Mali opposition supporters protest against poll result

Thousands of supporters of Mali’s defeated opposition election candidate took to the streets in Bamako Saturday to protest the poll result, organisers said.
The demonstrators waved banners with the slogans “No to the declared results” and “IBK (Ibrahim Boubacar Keita) will not steal our victory”.
Opposition candidate and former minister Soumaila Cisse, 68, has slammed the August 12 vote that handed a second term to his opponent Keita as marred by fraud.
Cisse polled 32.84% of the vote according to the official count, compared to 67.16% for incumbent Keita.

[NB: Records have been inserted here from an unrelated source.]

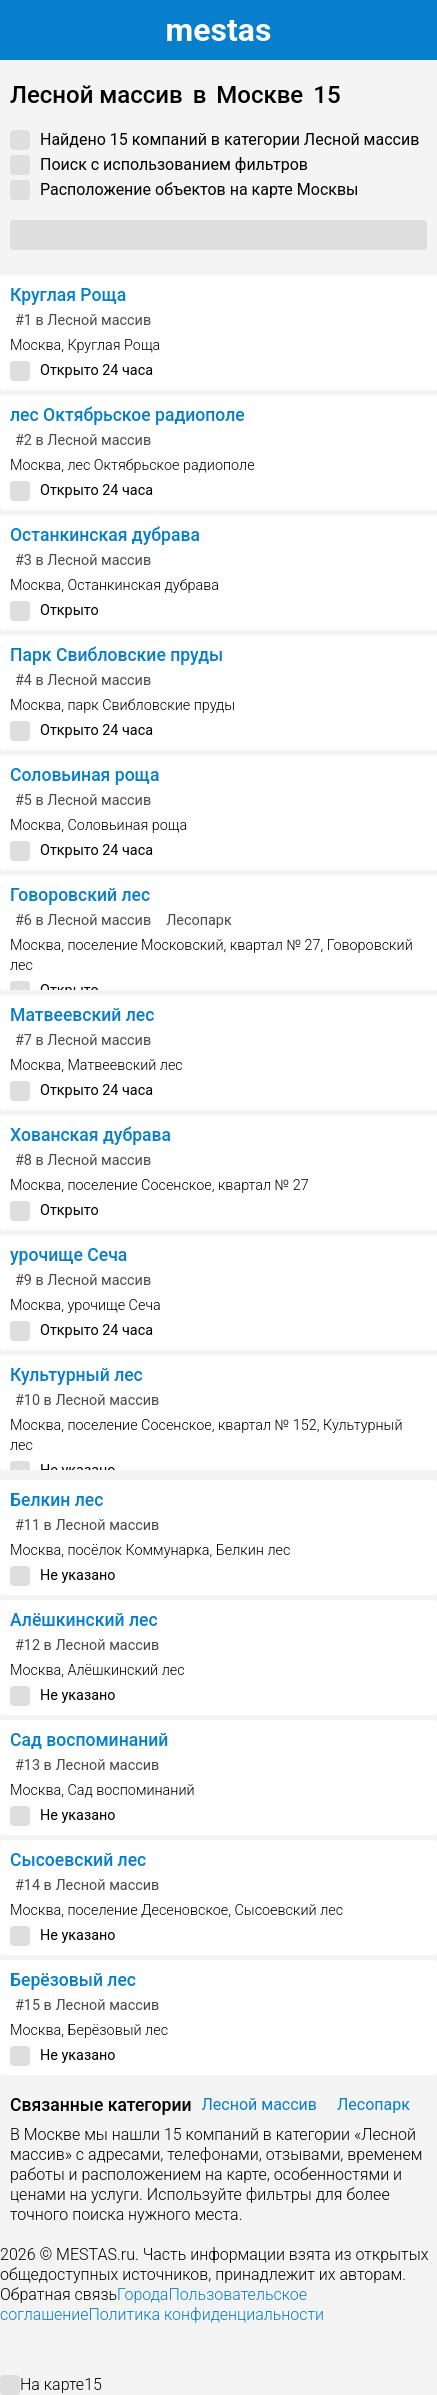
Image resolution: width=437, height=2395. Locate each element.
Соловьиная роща (84, 775)
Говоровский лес (80, 895)
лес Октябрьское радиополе (127, 415)
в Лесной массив (83, 320)
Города (142, 2294)
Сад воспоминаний (89, 1740)
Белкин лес (56, 1500)
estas (219, 30)
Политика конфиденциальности (206, 2314)
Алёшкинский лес (84, 1620)
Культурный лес (76, 1375)
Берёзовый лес (73, 1980)
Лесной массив (259, 2104)
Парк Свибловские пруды (116, 655)
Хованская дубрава (90, 1135)
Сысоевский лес (78, 1860)
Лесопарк (199, 920)
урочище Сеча (68, 1255)
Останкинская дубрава (105, 535)
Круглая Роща (68, 295)
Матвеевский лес (82, 1015)
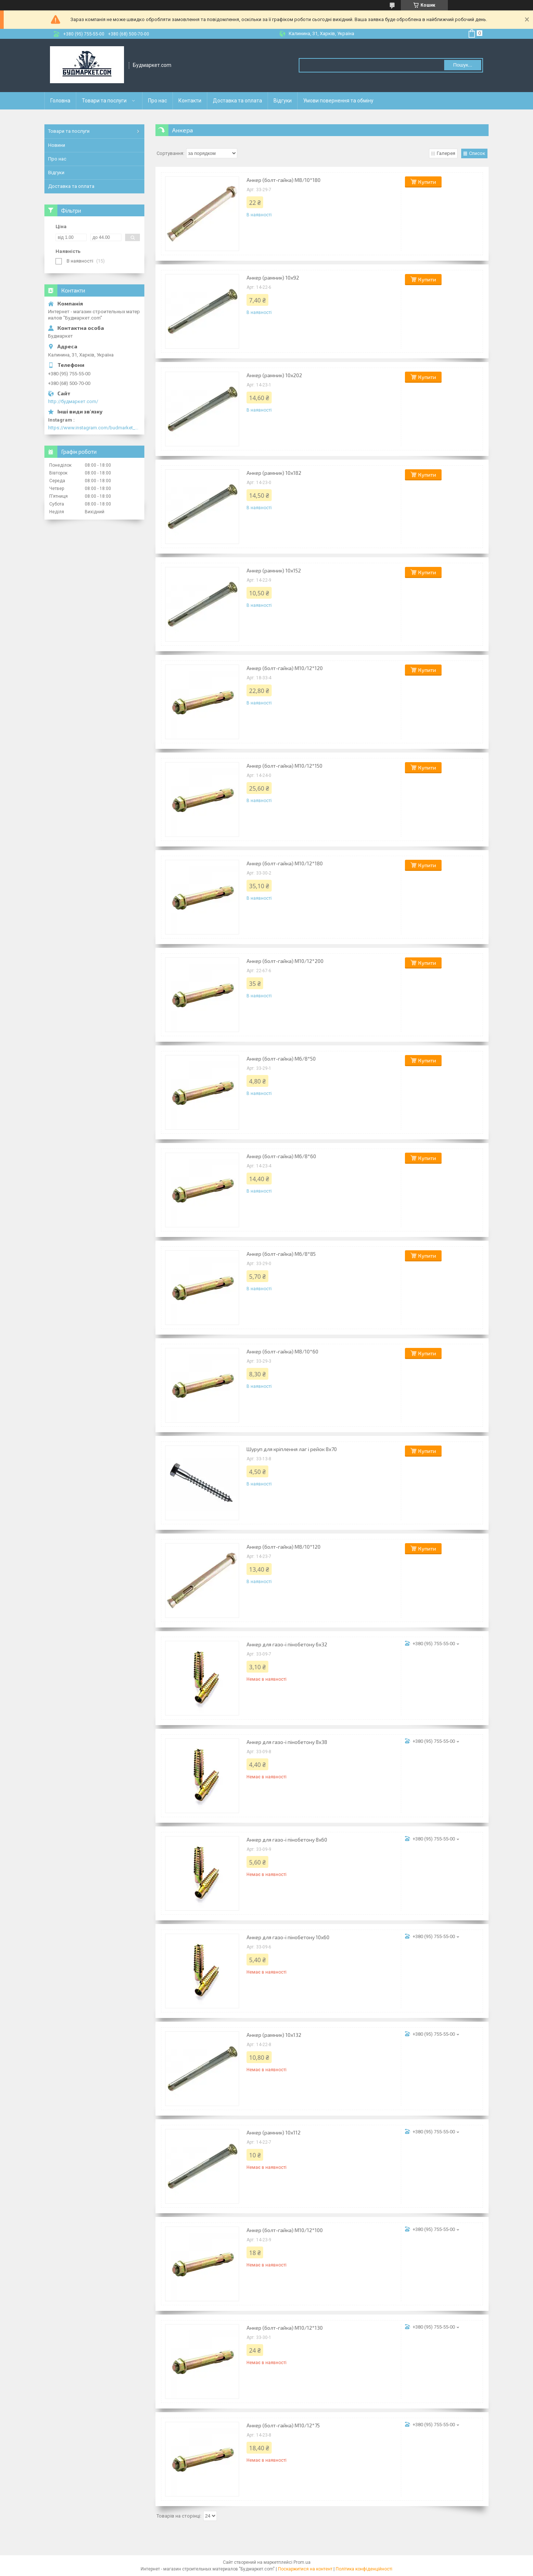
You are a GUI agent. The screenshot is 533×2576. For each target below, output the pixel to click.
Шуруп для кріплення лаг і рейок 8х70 (292, 1449)
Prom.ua (302, 2562)
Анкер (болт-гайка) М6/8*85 (281, 1254)
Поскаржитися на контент (305, 2569)
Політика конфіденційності (364, 2569)
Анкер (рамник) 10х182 (274, 473)
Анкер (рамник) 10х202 (274, 375)
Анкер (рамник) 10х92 (273, 277)
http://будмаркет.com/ (73, 401)
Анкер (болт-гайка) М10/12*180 (285, 863)
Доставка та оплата (237, 101)
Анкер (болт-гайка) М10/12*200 (285, 961)
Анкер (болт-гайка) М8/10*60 (282, 1351)
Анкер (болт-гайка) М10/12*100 (285, 2230)
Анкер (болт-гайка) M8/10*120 (284, 1547)
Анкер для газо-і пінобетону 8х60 (287, 1839)
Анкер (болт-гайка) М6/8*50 (281, 1058)
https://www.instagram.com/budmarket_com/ (94, 427)
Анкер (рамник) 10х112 (274, 2132)
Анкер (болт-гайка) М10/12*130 (285, 2328)
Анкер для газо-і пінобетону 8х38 (287, 1742)
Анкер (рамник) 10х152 (274, 570)
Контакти (189, 101)
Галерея (446, 153)
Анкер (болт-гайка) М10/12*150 (284, 766)
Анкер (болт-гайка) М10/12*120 (285, 668)
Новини (56, 145)
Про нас (157, 101)
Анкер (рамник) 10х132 (274, 2035)
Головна (60, 101)
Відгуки (283, 101)
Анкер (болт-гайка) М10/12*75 (283, 2425)
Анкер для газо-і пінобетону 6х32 (287, 1644)
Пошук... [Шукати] (462, 65)
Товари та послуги (104, 101)
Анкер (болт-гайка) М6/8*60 (281, 1156)
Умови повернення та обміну (338, 101)
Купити (427, 182)
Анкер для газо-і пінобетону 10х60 (288, 1937)
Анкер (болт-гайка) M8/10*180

“We want a country that is peaceful, tranquil, stable but not a country in which the president is elected by fraud, ballot stuffing and the falsification of results,” Cisse said during the march in Bamako, which was initially banned but later given authorisation by the authorities.
The demonstration, which was flanked by police and held without incident, started with some 5 000 people and swelled to “about 50,000”, according to Cisse spokesperson Djiguiba Keita.
A Malian police source, however, said the protest had garnered “a few thousand people”.
In the central city of Nioro several hundred people also took to the streets in protest, according to organisers.
“Nioro will stay mobilised for this democratic fight. We are not going to give up because if this situation continues like this no-one will ever win an election against IBK and his clan” said Abdoulaye Diallo, a Cisse supporter and march organiser in Nioro.
Keita, 73, who will begin his second five-year term on September 4, has called on Cisse to accept the result.
Cisse aides said more were being held in other parts of Mali and also abroad.
Hundreds of Cisse’s supporters have gathered in recent days to protest the result.
But the Constitutional Court rejected a petition from Cisse against the result as being inadmissible or unsupported by evidence.
“This institution has discredited itself as a voluntary prisoner of an autocratic regime,” Cisse said Thursday, referring to the court.
Observer missions sent by the European Union and the African Union (AU) have said the election was not badly impaired.